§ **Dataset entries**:
****************************************
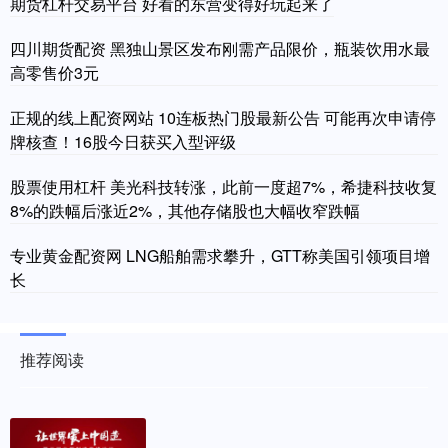
期货杠杆交易平台 好看的东营变得好玩起来了
四川期货配资 黑独山景区发布刚需产品限价，瓶装饮用水最
高零售价3元
正规的线上配资网站 10连板热门股最新公告 可能再次申请停
牌核查！16股今日获买入型评级
股票使用杠杆 美光科技转涨，此前一度超7%，希捷科技收复
8%的跌幅后涨近2%，其他存储股也大幅收窄跌幅
专业黄金配资网 LNG船舶需求攀升，GTT称美国引领项目增
长
推荐阅读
****************************************
Output nothing but the lines from the one containing "股票使用杠杆 美光科技转涨，此前一度超7%，希捷科技收复" through the last line of the data, exactly as they stand.

§ **Written reply**:
股票使用杠杆 美光科技转涨，此前一度超7%，希捷科技收复
8%的跌幅后涨近2%，其他存储股也大幅收窄跌幅
专业黄金配资网 LNG船舶需求攀升，GTT称美国引领项目增
长
推荐阅读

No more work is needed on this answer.